Spectrum-Malaria was designed for application in 43 sub-Saharan African countries with stable transmission of P. falciparum as the predominant species. Health effects of intervention scale-up in Spectrum are based on statistical functions fitted to simulations done in the OpenMalaria dynamic transmission model in the version Schema 32 [14] calibrated for P. falciparum [15]. Simulations and multivariate regression functions included as endemicity-related impact determinants: the annual entomological inoculation rate (EIR), the PfPR at 2000–2002, and the seasonality in malaria transmission. Simulated impacts for user-specified scale-up were statistically summarized for usage of insecticide-treated nets (ITNs), indoor residual spraying (IRS), seasonal malaria chemoprevention (SMC), and effective management of uncomplicated cases (CMU) and severe cases (CMS), as detailed in [16].

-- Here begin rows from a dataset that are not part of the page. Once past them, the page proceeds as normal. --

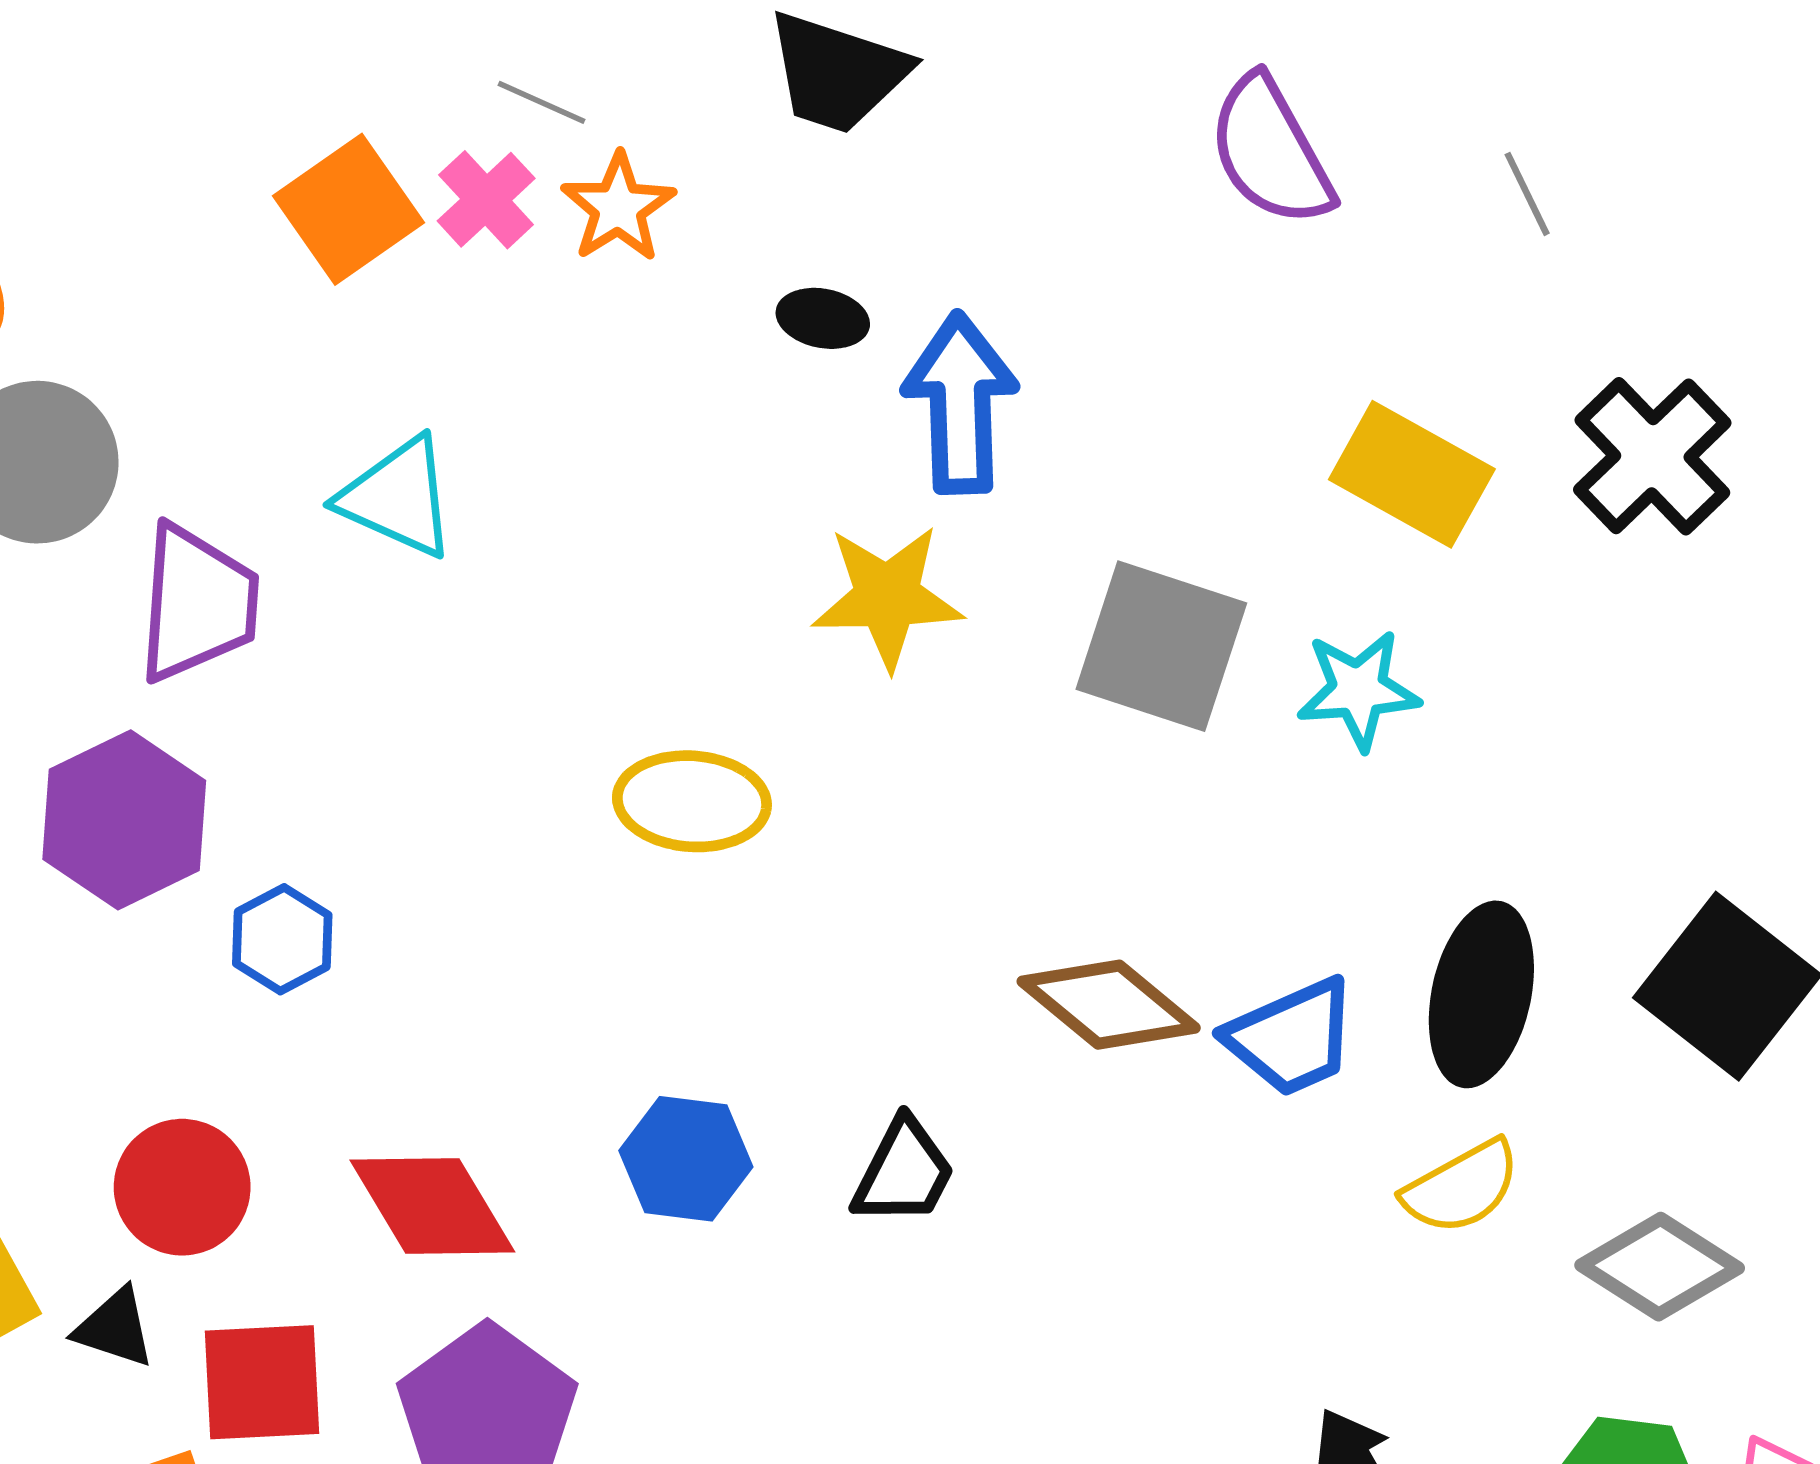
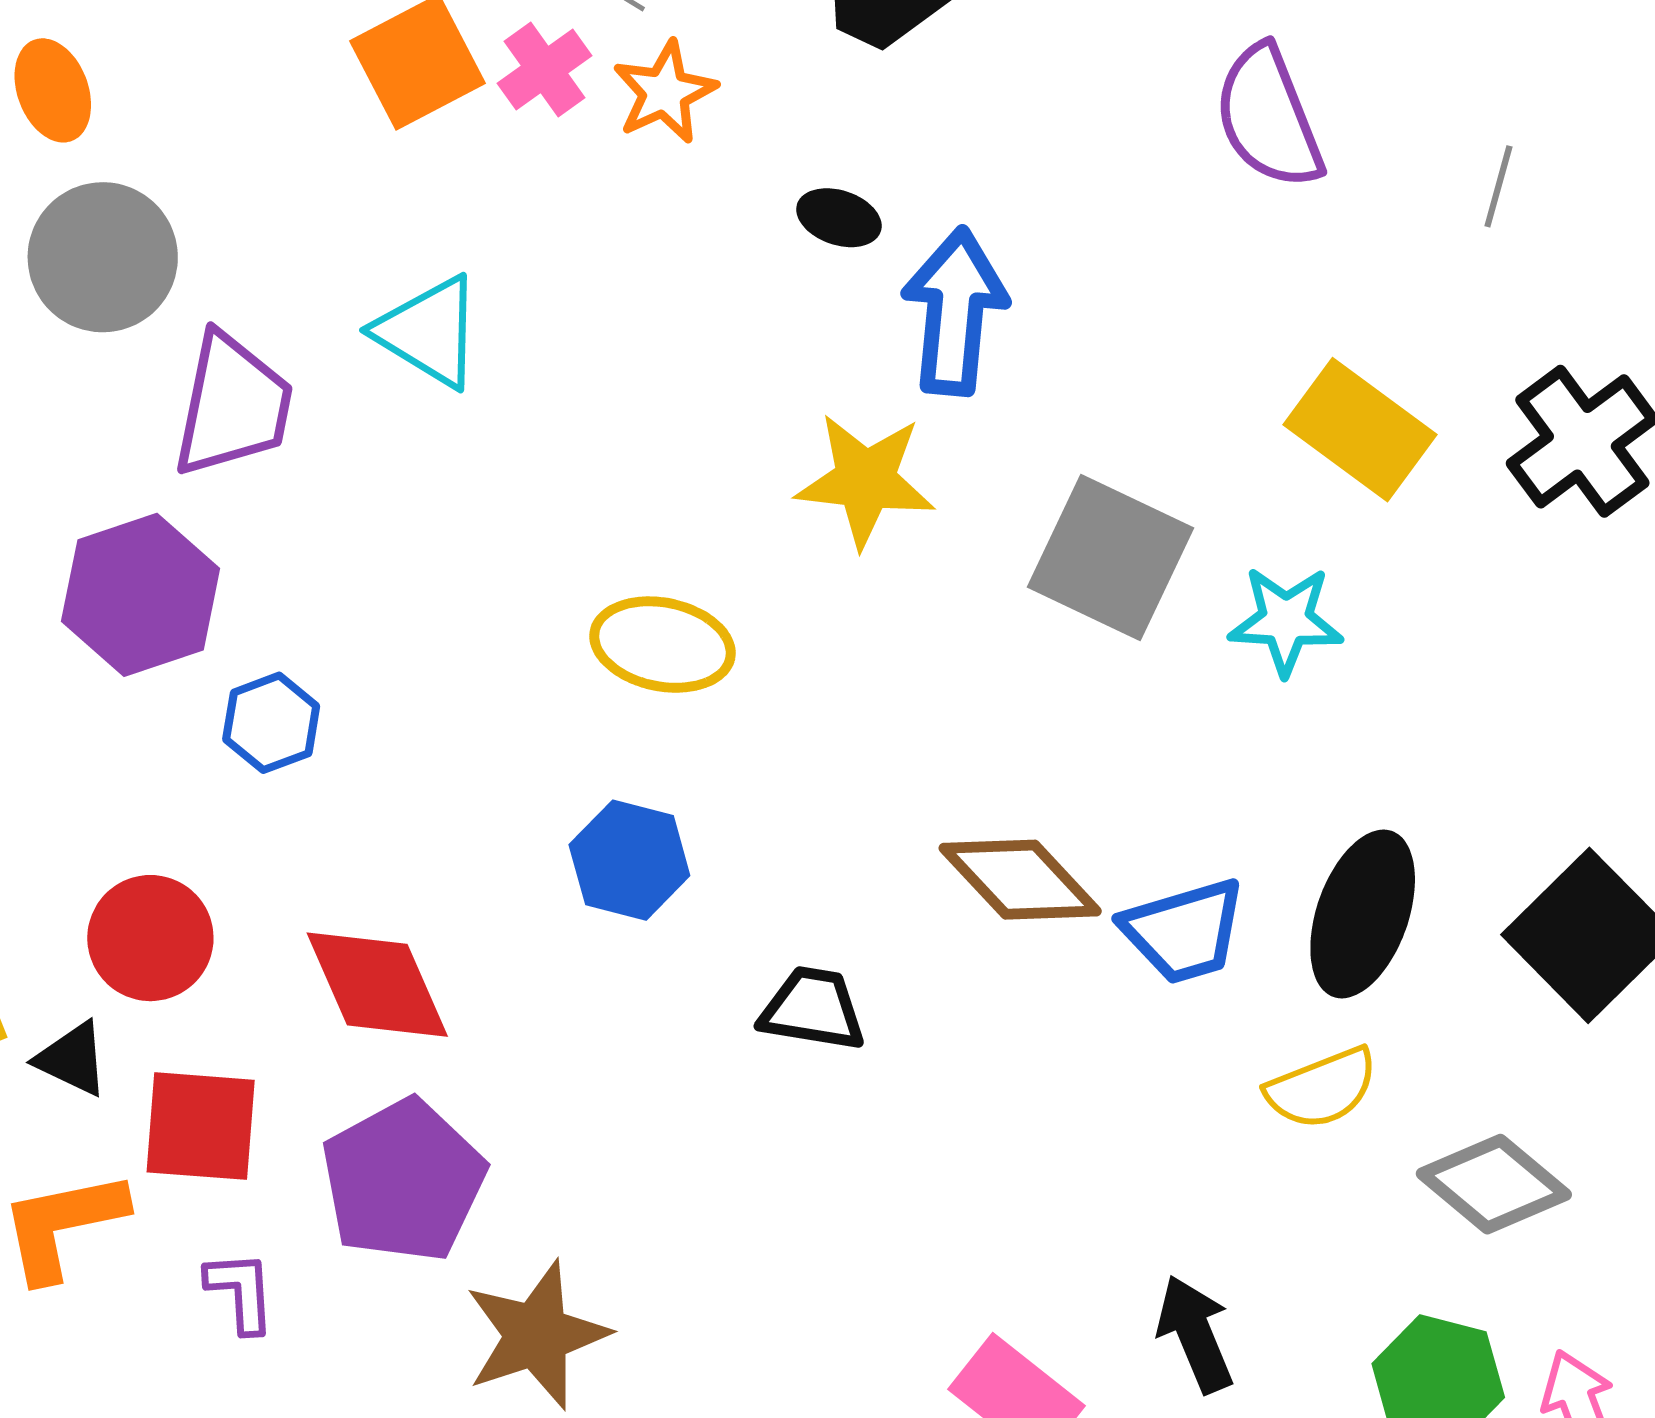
gray line: (1527, 194) -> (1498, 186), turned 34
blue hexagon: (686, 1159) -> (629, 860), moved
black trapezoid: (904, 1172) -> (813, 1009), turned -115

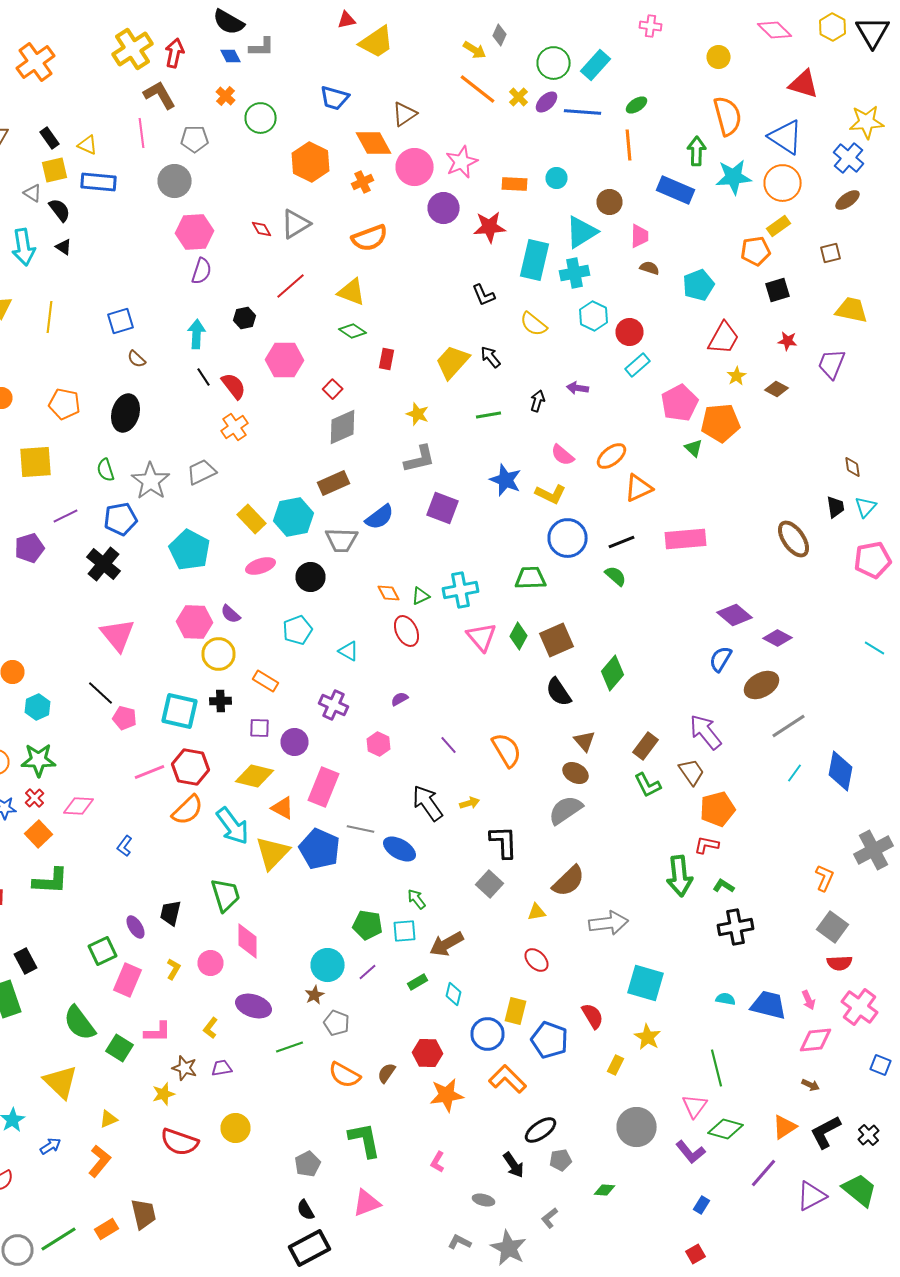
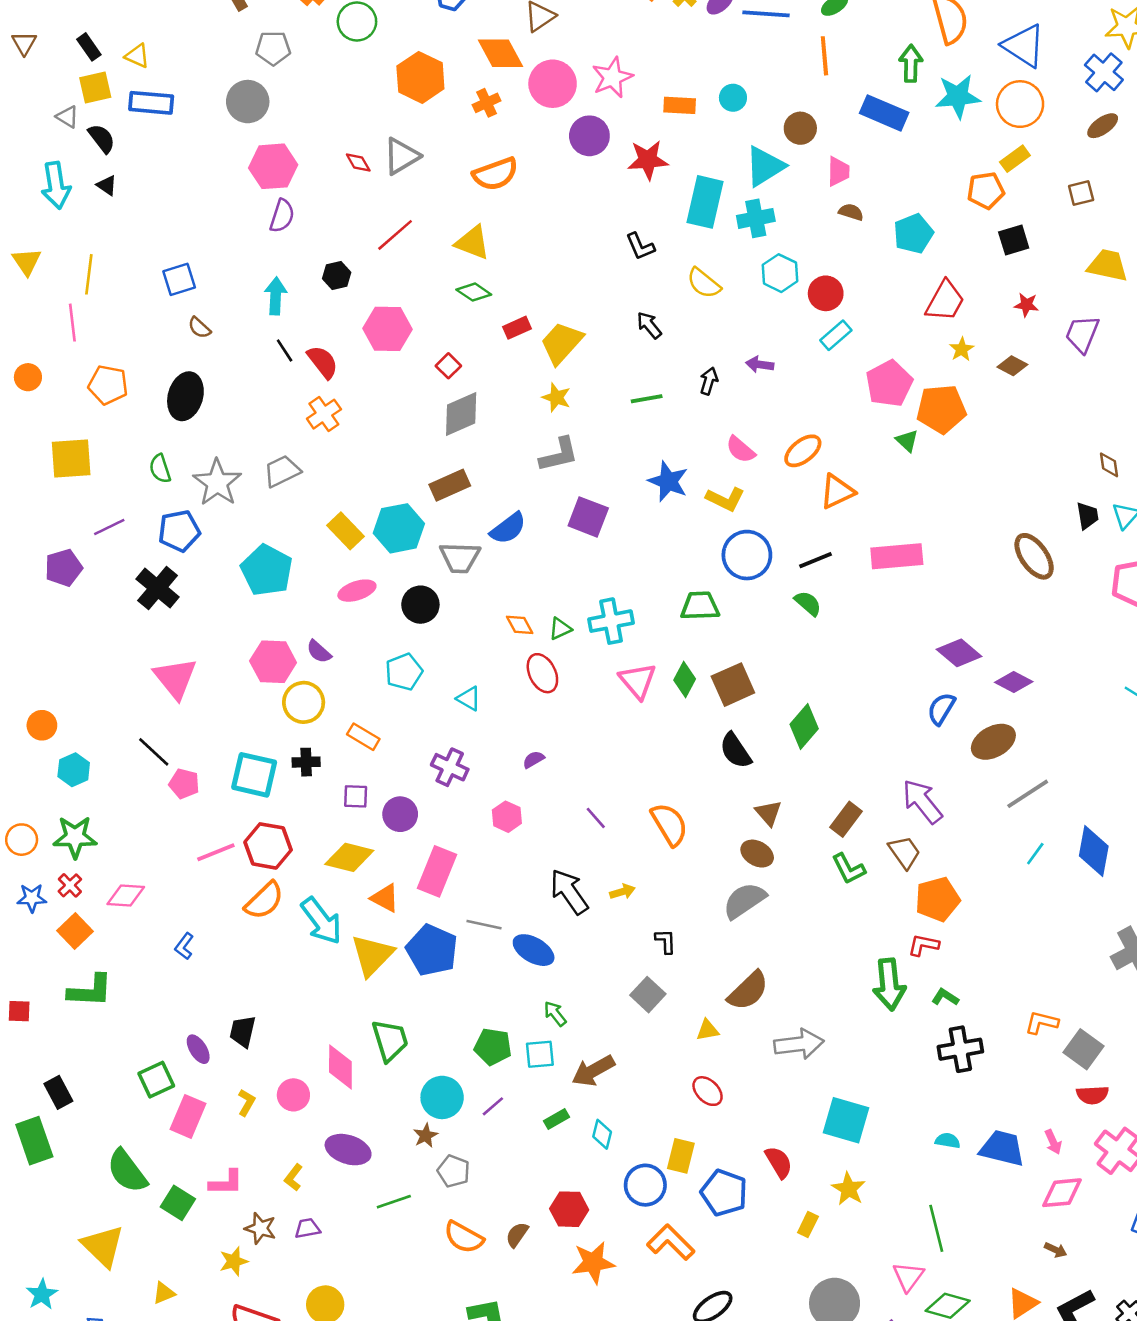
pink line: (142, 133) -> (72, 323), moved
red rectangle: (386, 359) -> (517, 328), turned 55
yellow trapezoid: (452, 362) -> (561, 343), moved
black L-shape: (504, 842) -> (666, 941), size x0.6
orange L-shape: (824, 878) -> (1042, 1022), moved, turned -100
green trapezoid: (226, 895) -> (390, 1040), moved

Spectrum applies these functions to first administrative level (Admin1) units (i.e., states or provinces) in a country [17], using Admin1-level endemicity, baseline burden rates and baseline coverage values available from the WHO and malaria atlas project (MAP) [2, 18, 19], in turn for a scenario of user-specified, intervention scale-up and a counterfactual of constant coverage. Proportional burden reductions associated with the user-specified scale-up are then aggregated across Admin1 units, and summarized as population-weighed, national proportional burden reductions, separately for two time horizons of interest (2016–2021 and 2022–2030). Next, burdens are projected over 2016–2030 for country populations defined in Spectrum’s module DemProj, by applying the relevant statistically predicted proportional burden reduction (separately for each age group, horizon and health outcome) to expected future counterfactual burdens for a scenario of constant coverage (Fig. 1).
Design of the Spectrum-Malaria impact module
The software package can be downloaded for free [20], with a user manual about installation and application available [21].